» **YOUR INSTRUCTIONS**: Report the count, and only the count, of lines in the records that include the word "Joma".

[Opening AVAILABLE DATA section]

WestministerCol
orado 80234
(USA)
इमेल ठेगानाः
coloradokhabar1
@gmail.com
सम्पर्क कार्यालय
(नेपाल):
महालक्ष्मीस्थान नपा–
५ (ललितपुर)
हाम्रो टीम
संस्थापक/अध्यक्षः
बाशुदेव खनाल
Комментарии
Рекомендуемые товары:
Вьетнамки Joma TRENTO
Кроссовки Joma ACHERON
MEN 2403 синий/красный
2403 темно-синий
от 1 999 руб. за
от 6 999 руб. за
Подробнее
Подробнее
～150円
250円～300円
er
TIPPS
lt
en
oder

[Closing AVAILABLE DATA section]
[Opening AVAILABLE DATA section]

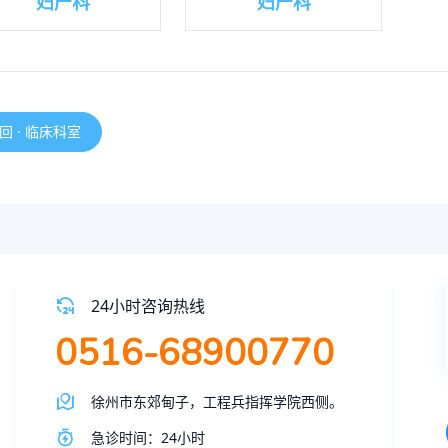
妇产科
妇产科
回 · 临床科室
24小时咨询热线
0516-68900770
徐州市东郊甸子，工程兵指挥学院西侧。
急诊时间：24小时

[Closing AVAILABLE DATA section]

» **TASK ANSWER**: 2